2. Irony. A personal favorite. I love irony. I also, unfortunately, seem to have very limited patience for people with no sense or appreciation for irony. Are they not the dullest knives? Of irony, Garner writes:

“The use of words whose literal and figurative senses are opposites; that is, the difference between what seems to be said and what is meant. The chief weapon of satirists, irony subverts the reader’s expectations. (Garner, at 153.)

A couple of examples:

“I cannot say that I know much about the law, having been far more interested in justice.” – William Temple, the former Archbishop of Canterbury, speaking at the Inns of Court, as quoted in Lord Denning’s The Road to Justice 1 (1955).
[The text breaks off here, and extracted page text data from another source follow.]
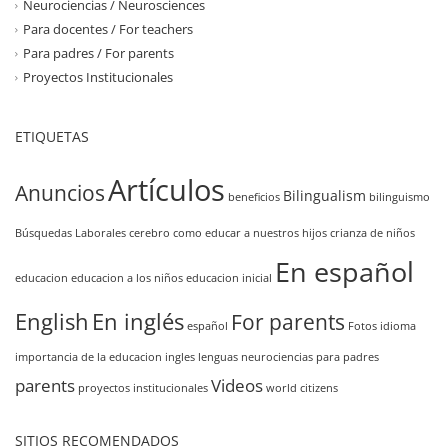
Neurociencias / Neurosciences
Para docentes / For teachers
Para padres / For parents
Proyectos Institucionales
ETIQUETAS
Artículos
Anuncios
Bilingualism
beneficios
bilinguismo
Búsquedas Laborales
cerebro
como educar a nuestros hijos
crianza de niños
En español
educacion
educacion a los niños
educacion inicial
English
En inglés
For parents
español
Fotos
idioma
importancia de la educacion
ingles
lenguas
neurociencias
para padres
parents
Videos
proyectos institucionales
world citizens
SITIOS RECOMENDADOS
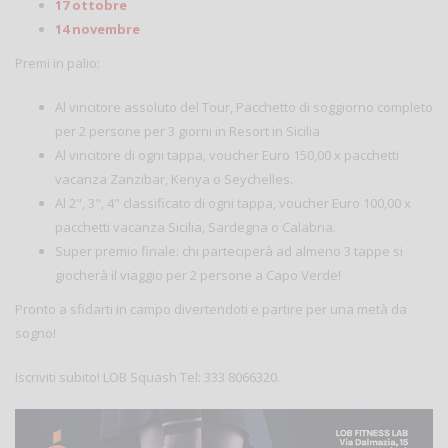
17 ottobre
14 novembre
Premi in palio:
Al vincitore assoluto del Tour, Pacchetto di soggiorno completo
per 2 persone per 3 giorni in Resort in Sicilia
Al vincitore di ogni tappa, voucher Euro 150,00 x pacchetti
vacanza Zanzibar, Kenya o Seychelles.
Al 2", 3", 4" classificato di ogni tappa, voucher Euro 100,00 x
pacchetti vacanza Sicilia, Sardegna o Calabria.
Super premio finale: chi parteciperà ad almeno 3 tappe si
giocherà il viaggio per 2 persone a Capo Verde!
Pronto a sfidarti in campo divertendoti e partire per una metà da
sogno!
Iscriviti subito! LOB Squash Tel: 333 8066320.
“The only thing about the appeals which we can commend is the hardihood in supposing that they could possibly succeed.” – L. Hand, J., in US v. Minneci, 142 F.2d 428, 429 (2d Cir. 1944).

3. Anastrophe. (Also known as hyperbaton.) “The inversion of the customary or logical order of words or phrases, especially for the sake of emphasis.” (Garner, at 157-58.) Here are three examples:

“Rules we must have.” – Jerome Frank, Courts on Trial 411 (1949).

“On the words you use, your client’s future may depend.” – Lord Denning, The Discipline of Law 5 (1979).

“Constitutional choices must be made; to all of us belongs the challenge of making them wisely.” – Laurence H. Tribe, Constitutional Choices vii (1985).

4. Alliteration.  Another personal favorite. Frankly, I probably overuse it. Alliteration is “[T]he noticeable or effective repetition of similar sounds, either in the vowels (assonance) or in the consonants (consonance).” (Garner, at 165.)

Here are a couple of good examples:

“The life of the law has not been logic; it has been experience.” – Oliver Wendell Holmes, The Common Law 5 (1881).

“A quarter century has wrought no revolution among the professional purveyors of pretentious poppycock . . .” Fred Rodell, Goodbye to Law Reviews–Revisited, 48 Va. L. Rev. 279, 286 (1962).

Should you attempt to incorporate alliteration, anastrophe, irony or metaphor into letters or briefs? That is more than a rhetorical question. The answer depends on whether you’re comfortable and confident that a particular figure works. Only use a figure if it seems to fit naturally. If you have to “shoe horn” it, it’s probably better left out.